In findings the agency has yet to answer nine months after receiving the report, the audit said the SBA:

•Lacked adequate risk management reviews of whether managers were subjecting taxpayers’ money to unnecessary risk, and senior management wasn’t sufficiently involved in setting key investment goals. The investment fund unraveled in November when local government officials — after questioning whether their money was invested in companies backing subprime mortgages — panicked when they didn’t get clear answers.

•Lacked "a formal process to evaluate and review the risks" of new types of investment vehicles, such as the mortgage-backed securities that provoked the run on the local government fund. More than $2.7 billion of these securities bought by the SBA were down-rated last fall after a worldwide credit crunch prompted by the mortgage-market meltdown.

•Relied on too-few companies to handle investment trades. "Heavy concentration of trades with a few brokers may be exposing the SBA to unacceptable credit exposure," the audit said. One of the companies named, Lehman Brothers, sold the SBA 40 percent of the $2.75 billion in securities that have since been downgraded or defaulted.

Nine months after a final version of the audit was sent to SBA managers last March, the agency has yet to respond to the auditors’ recommendations. In a Dec. 5 e-mail to SBA managers, chief internal auditor Flerida Rivera-Alsing asked for a response by tomorrow.

"I know you have a lot of ‘stuff’ to take care [of] so please let me know if a response by COB Jan. 4 is doable," she wrote.

Kevin SigRist, the SBA’s deputy director, said the agency hadn’t put together a response but that some of the recommendations — such as creating a risk management committee that would advise the director — were being implemented. Change, he added, takes time.

"We just have not gone through that whole process to pull that together," he said. "That’s how the world works here."

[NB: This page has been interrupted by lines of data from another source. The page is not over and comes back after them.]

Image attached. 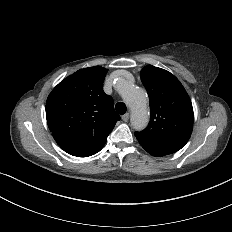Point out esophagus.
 <instances>
[{
  "label": "esophagus",
  "instance_id": "esophagus-1",
  "mask_svg": "<svg viewBox=\"0 0 232 232\" xmlns=\"http://www.w3.org/2000/svg\"><path fill=\"white\" fill-rule=\"evenodd\" d=\"M121 118L124 122H127L129 119V113H125Z\"/></svg>",
  "mask_w": 232,
  "mask_h": 232
}]
</instances>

Squirreled away in a corporate office complex across town from the Capitol, the 18 or so securities traders for the SBA were workhorses on Wall Street. Until last month, they managed more than $50 billion in securities investments, including about $27 billion deposited by 1,000 cities, counties, school boards and other governmental units. (The SBA’s trustees have since stripped the agency of managing the pool and handed it off to BlackRock, a private manager.)

Over an 18-month period in 2003 and 2004 — the audit period — those managers made more than 21,600 trades totaling $1.1 trillion in value.

The local investment fund was intended to operate like a money-market fund, producing relatively low returns in exchange for instant access to cash. But during and since the audit period, the SBA money managers were moving away from secure — but low-interest — government securities to higher-returning — but riskier — investments in commercial paper.

Without referring to any specific investment decisions, the audit said that the SBA didn’t have adequate, agency-wide risk management reviews in place. "Some risk management practices are being implemented in silos," it added, suggesting that individual SBA divisions were making decisions on their own.

Coleman Stipanovich, who resigned last month as SBA executive director, could not be reached for comment.